• **EXERCISE BRIEF**:
Please keep pictures out of the copy, and print exactly the lines from the one containing "Predicates (44, 336)" through the end of the records.

*** GIVEN RECORDS Section Begins ***

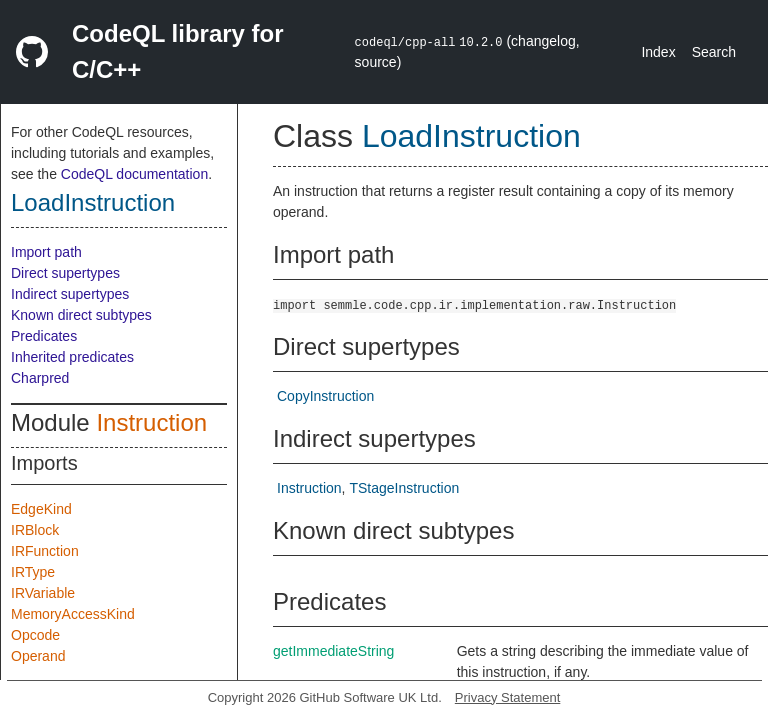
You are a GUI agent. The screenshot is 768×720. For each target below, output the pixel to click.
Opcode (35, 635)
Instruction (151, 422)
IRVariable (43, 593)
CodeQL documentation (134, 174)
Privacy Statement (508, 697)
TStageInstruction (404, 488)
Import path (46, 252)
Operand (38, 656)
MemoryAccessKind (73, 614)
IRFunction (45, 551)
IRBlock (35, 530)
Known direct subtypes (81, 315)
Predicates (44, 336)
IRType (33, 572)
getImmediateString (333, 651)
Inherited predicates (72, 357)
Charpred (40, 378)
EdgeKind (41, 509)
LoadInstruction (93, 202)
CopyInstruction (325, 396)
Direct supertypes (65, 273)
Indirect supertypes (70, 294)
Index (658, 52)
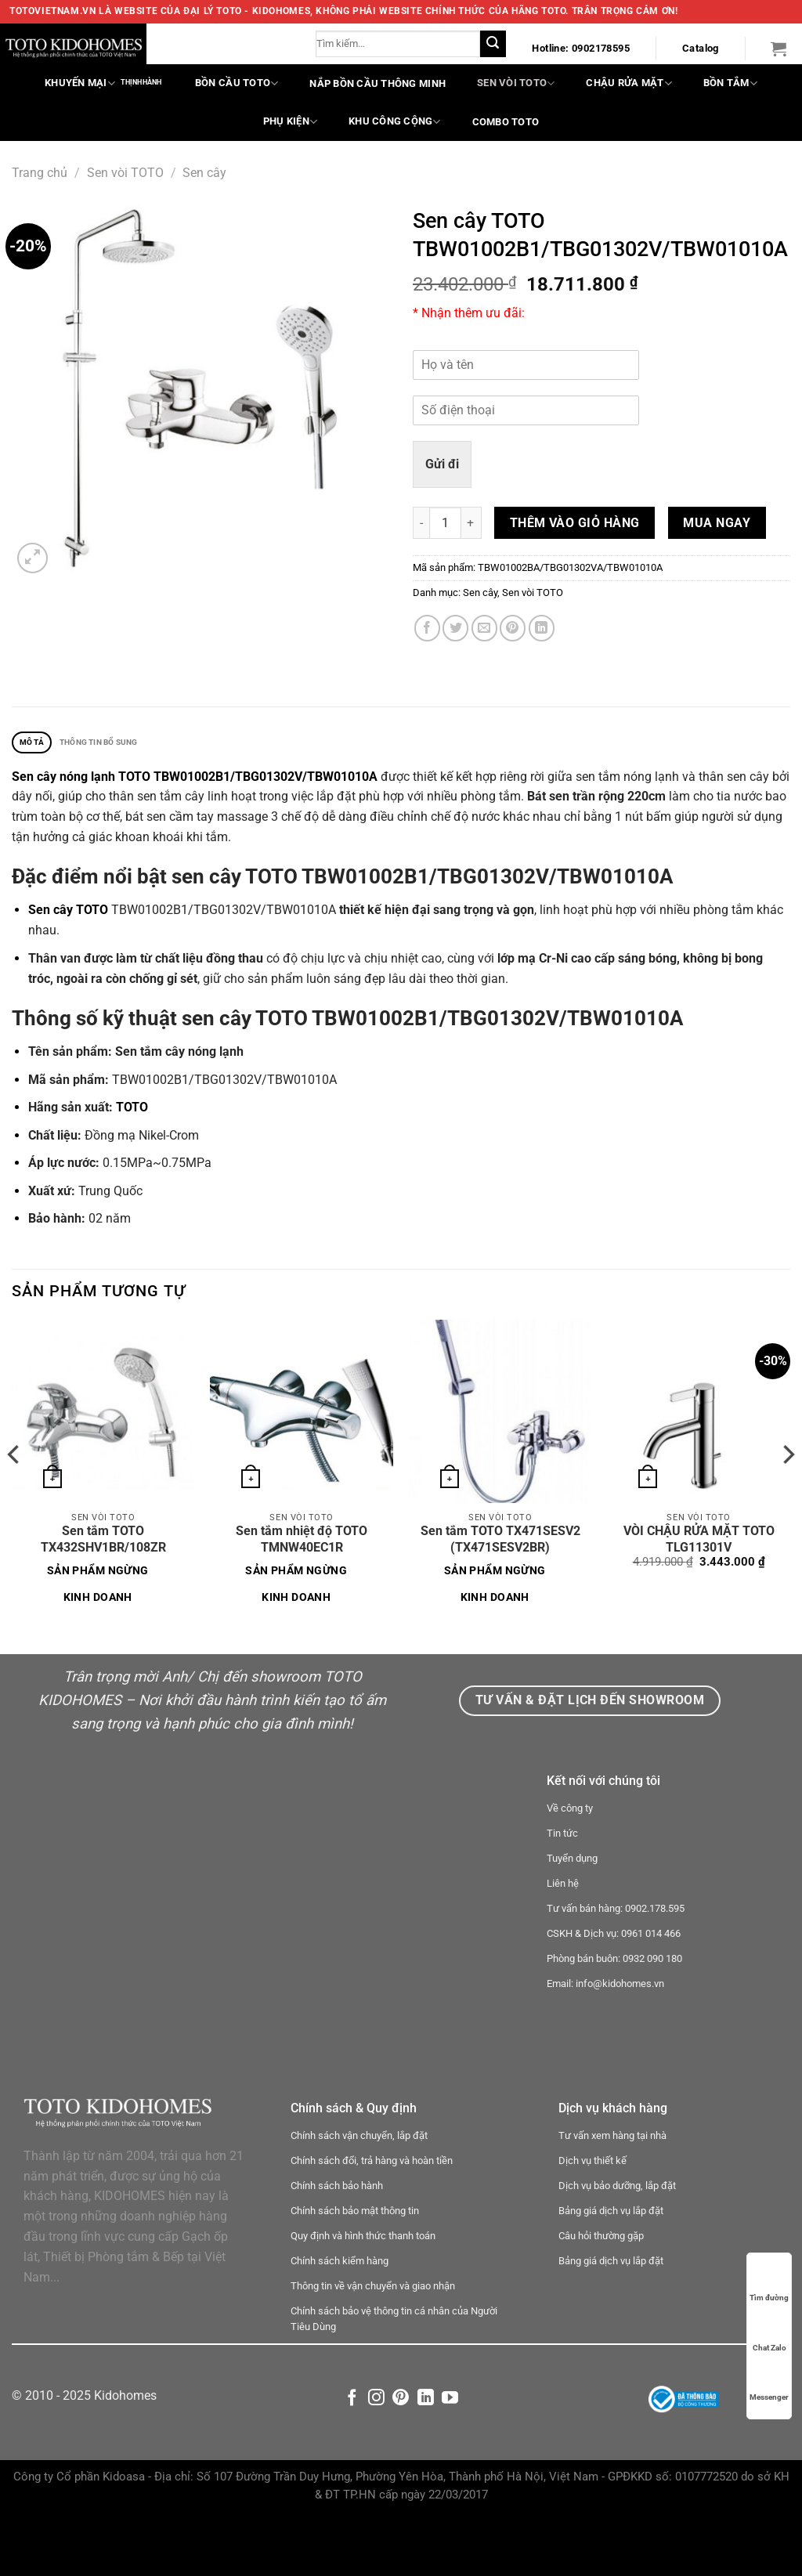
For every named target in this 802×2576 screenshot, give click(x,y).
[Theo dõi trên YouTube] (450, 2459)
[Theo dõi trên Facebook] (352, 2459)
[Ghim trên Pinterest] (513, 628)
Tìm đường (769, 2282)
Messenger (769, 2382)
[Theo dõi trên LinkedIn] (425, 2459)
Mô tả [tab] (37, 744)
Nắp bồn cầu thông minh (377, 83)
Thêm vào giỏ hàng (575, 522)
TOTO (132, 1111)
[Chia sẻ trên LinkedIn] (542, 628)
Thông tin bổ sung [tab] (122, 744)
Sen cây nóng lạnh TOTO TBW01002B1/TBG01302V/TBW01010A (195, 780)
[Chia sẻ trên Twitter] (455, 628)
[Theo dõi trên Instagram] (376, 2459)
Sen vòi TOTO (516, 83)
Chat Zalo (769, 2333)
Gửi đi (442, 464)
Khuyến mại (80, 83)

*** GIVEN RECORDS Section Ends ***

• **REPLY**:
Predicates (44, 336)
IRType (33, 572)
getImmediateString (333, 651)
Inherited predicates (72, 357)
Charpred (40, 378)
EdgeKind (41, 509)
LoadInstruction (93, 202)
CopyInstruction (325, 396)
Direct supertypes (65, 273)
Indirect supertypes (70, 294)
Index (658, 52)
For every named target in this 802×2576 screenshot, give click(x,y).
[Theo dõi trên YouTube] (450, 2459)
[Theo dõi trên Facebook] (352, 2459)
[Ghim trên Pinterest] (513, 628)
Tìm đường (769, 2282)
Messenger (769, 2382)
[Theo dõi trên LinkedIn] (425, 2459)
Mô tả [tab] (37, 744)
Nắp bồn cầu thông minh (377, 83)
Thêm vào giỏ hàng (575, 522)
TOTO (132, 1111)
[Chia sẻ trên LinkedIn] (542, 628)
Thông tin bổ sung [tab] (122, 744)
Sen cây nóng lạnh TOTO TBW01002B1/TBG01302V/TBW01010A (195, 780)
[Chia sẻ trên Twitter] (455, 628)
[Theo dõi trên Instagram] (376, 2459)
Sen vòi TOTO (516, 83)
Chat Zalo (769, 2333)
Gửi đi (442, 464)
Khuyến mại (80, 83)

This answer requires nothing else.